[Page images and extracted text]
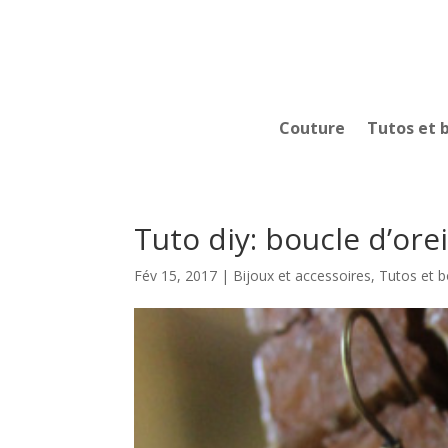
Couture
Tutos et 
Tuto diy: boucle d’orei
Fév 15, 2017
|
Bijoux et accessoires
,
Tutos et b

Exercise:
Print every record exactly without the images.

Your response:
Couture
Tutos et 
Tuto diy: boucle d’orei
Fév 15, 2017
|
Bijoux et accessoires
,
Tutos et b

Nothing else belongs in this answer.